### [Available data]
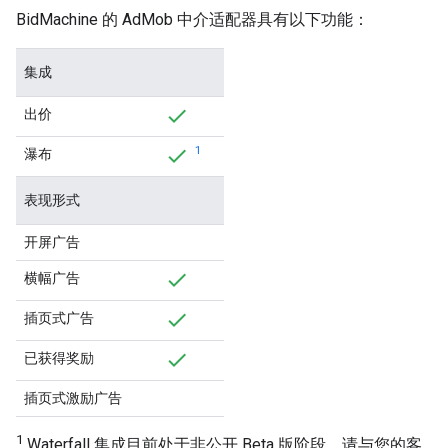
BidMachine 的 AdMob 中介适配器具有以下功能：
集成
出价
1
瀑布
表现形式
开屏广告
横幅广告
插页式广告
已获得奖励
插页式激励广告
1
Waterfall 集成目前处于非公开 Beta 版阶段，请与您的客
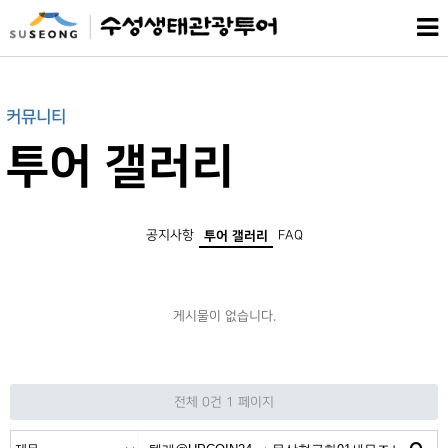
커뮤니티
투어 갤러리
공지사항
FAQ
투어 갤러리
게시물이 없습니다.
전체 0건
1 페이지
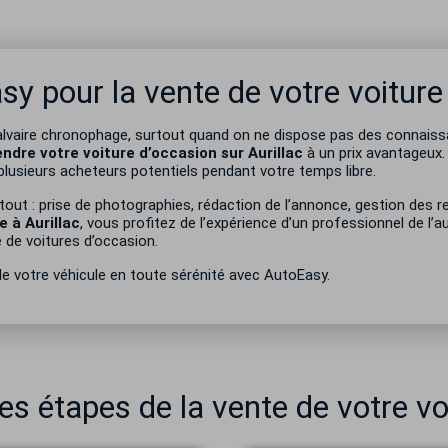
sy pour la vente de votre voiture
 calvaire chronophage, surtout quand on ne dispose pas des connais
endre votre voiture d’occasion sur Aurillac
à un prix avantageux
plusieurs acheteurs potentiels pendant votre temps libre.
out : prise de photographies, rédaction de l’annonce, gestion des re
e à Aurillac
, vous profitez de l’expérience d’un professionnel de l’
 de voitures d’occasion.
e votre véhicule en toute sérénité avec AutoEasy.
tes étapes de la vente de votre vo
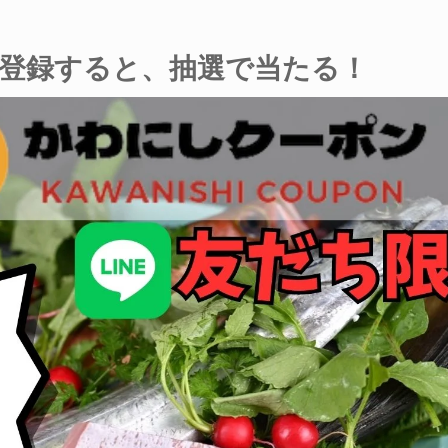
登録すると、抽選で当たる！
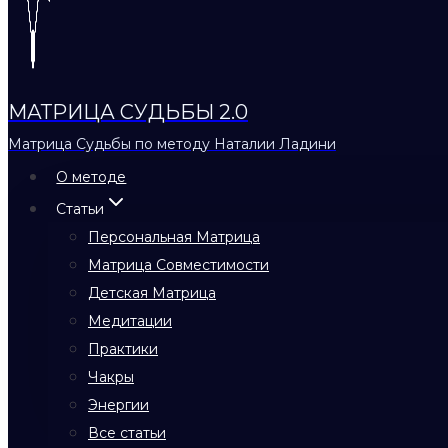
МАТРИЦА СУДЬБЫ 2.0
Матрица Судьбы по методу Наталии Ладини
О методе
Статьи
Персональная Матрица
Матрица Совместимости
Детская Матрица
Медитации
Практики
Чакры
Энергии
Все статьи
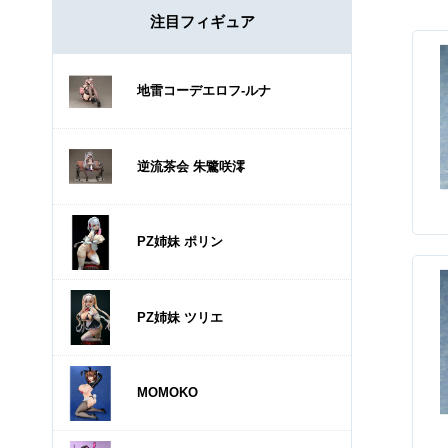
注目フィギュア
地雷コーデエロフ-ルナ
逆流茶会 朱鷺咲澪
PZ姉妹 ポリン
PZ姉妹 ツリエ
MOMOKO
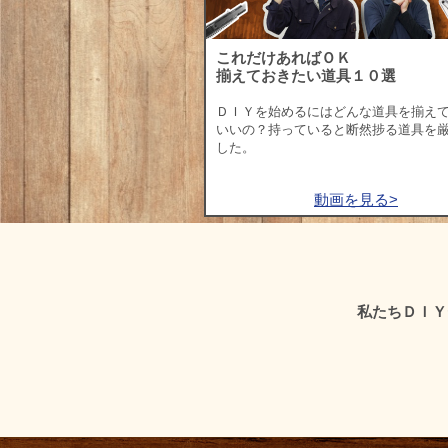
これだけあればＯＫ
揃えておきたい道具１０選
ＤＩＹを始めるにはどんな道具を揃え
いいの？持っていると断然捗る道具を
した。
動画を見る>
私たちＤＩＹ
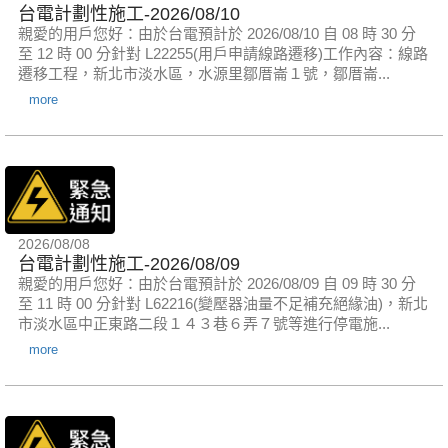
台電計劃性施工-2026/08/10
親愛的用戶您好：由於台電預計於 2026/08/10 自 08 時 30 分
至 12 時 00 分針對 L22255(用戶申請線路遷移)工作內容：線路
遷移工程，新北市淡水區，水源里鄒厝崙１號，鄒厝崙...
more
2026/08/08
台電計劃性施工-2026/08/09
親愛的用戶您好：由於台電預計於 2026/08/09 自 09 時 30 分
至 11 時 00 分針對 L62216(變壓器油量不足補充絕緣油)，新北
市淡水區中正東路二段１４３巷６弄７號等進行停電施...
more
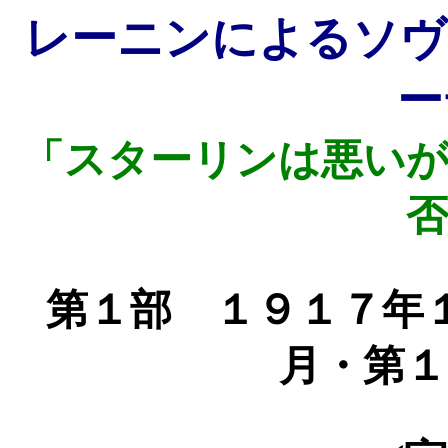
レーニンによるソヴ
ー
「スターリンは悪いが
否
第１部 １９１７年
月・第１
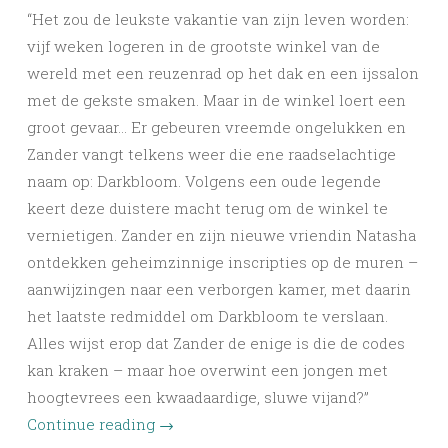
“Het zou de leukste vakantie van zijn leven worden:
vijf weken logeren in de grootste winkel van de
wereld met een reuzenrad op het dak en een ijssalon
met de gekste smaken. Maar in de winkel loert een
groot gevaar… Er gebeuren vreemde ongelukken en
Zander vangt telkens weer die ene raadselachtige
naam op: Darkbloom. Volgens een oude legende
keert deze duistere macht terug om de winkel te
vernietigen. Zander en zijn nieuwe vriendin Natasha
ontdekken geheimzinnige inscripties op de muren –
aanwijzingen naar een verborgen kamer, met daarin
het laatste redmiddel om Darkbloom te verslaan.
Alles wijst erop dat Zander de enige is die de codes
kan kraken – maar hoe overwint een jongen met
hoogtevrees een kwaadaardige, sluwe vijand?”
Continue reading
→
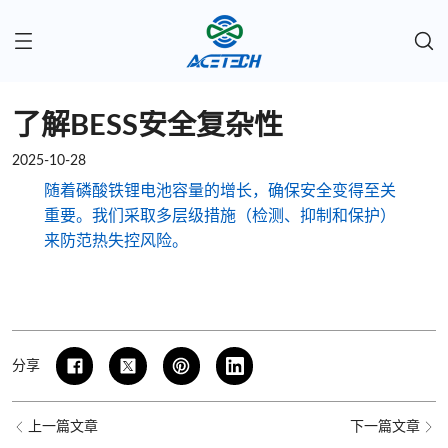
了解BESS安全复杂性
2025-10-28
随着磷酸铁锂电池容量的增长，确保安全变得至关
重要。我们采取多层级措施（检测、抑制和保护）
来防范热失控风险。
分享
上一篇文章
下一篇文章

### [Assignment]
Pictures aside, return all of the material exactly as written.

### [Answer below]
BidMachine 的 AdMob 中介适配器具有以下功能：
集成
出价
1
瀑布
表现形式
开屏广告
横幅广告
插页式广告
已获得奖励
插页式激励广告
1
Waterfall 集成目前处于非公开 Beta 版阶段，请与您的客
커뮤니티
투어 갤러리
공지사항
FAQ
투어 갤러리
게시물이 없습니다.
전체 0건
1 페이지
sy pour la vente de votre voiture
 calvaire chronophage, surtout quand on ne dispose pas des connais
endre votre voiture d’occasion sur Aurillac
à un prix avantageux
plusieurs acheteurs potentiels pendant votre temps libre.
out : prise de photographies, rédaction de l’annonce, gestion des re
e à Aurillac
, vous profitez de l’expérience d’un professionnel de l’
 de voitures d’occasion.
e votre véhicule en toute sérénité avec AutoEasy.
tes étapes de la vente de votre vo
登録すると、抽選で当たる！
МАТРИЦА СУДЬБЫ 2.0
Матрица Судьбы по методу Наталии Ладини
О методе
Статьи
Персональная Матрица
Матрица Совместимости
Детская Матрица
Медитации
Практики
Чакры
Энергии
Все статьи
注目フィギュア
地雷コーデエロフ-ルナ
逆流茶会 朱鷺咲澪
PZ姉妹 ポリン
PZ姉妹 ツリエ
MOMOKO
これだけあればＯＫ
揃えておきたい道具１０選
ＤＩＹを始めるにはどんな道具を揃え
いいの？持っていると断然捗る道具を
した。
動画を見る>
私たちＤＩＹ
台電計劃性施工-2026/08/10
親愛的用戶您好：由於台電預計於 2026/08/10 自 08 時 30 分
至 12 時 00 分針對 L22255(用戶申請線路遷移)工作內容：線路
遷移工程，新北市淡水區，水源里鄒厝崙１號，鄒厝崙...
more
2026/08/08
台電計劃性施工-2026/08/09
親愛的用戶您好：由於台電預計於 2026/08/09 自 09 時 30 分
至 11 時 00 分針對 L62216(變壓器油量不足補充絕緣油)，新北
市淡水區中正東路二段１４３巷６弄７號等進行停電施...
more
レーニンによるソヴ
ー
「スターリンは悪いが
否
第１部 １９１７年
月・第１
“Het zou de leukste vakantie van zijn leven worden:
vijf weken logeren in de grootste winkel van de
wereld met een reuzenrad op het dak en een ijssalon
met de gekste smaken. Maar in de winkel loert een
groot gevaar… Er gebeuren vreemde ongelukken en
Zander vangt telkens weer die ene raadselachtige
naam op: Darkbloom. Volgens een oude legende
keert deze duistere macht terug om de winkel te
vernietigen. Zander en zijn nieuwe vriendin Natasha
ontdekken geheimzinnige inscripties op de muren –
aanwijzingen naar een verborgen kamer, met daarin
het laatste redmiddel om Darkbloom te verslaan.
Alles wijst erop dat Zander de enige is die de codes
kan kraken – maar hoe overwint een jongen met
hoogtevrees een kwaadaardige, sluwe vijand?”
Continue reading
→
了解BESS安全复杂性
2025-10-28
随着磷酸铁锂电池容量的增长，确保安全变得至关
重要。我们采取多层级措施（检测、抑制和保护）
来防范热失控风险。
分享
上一篇文章
下一篇文章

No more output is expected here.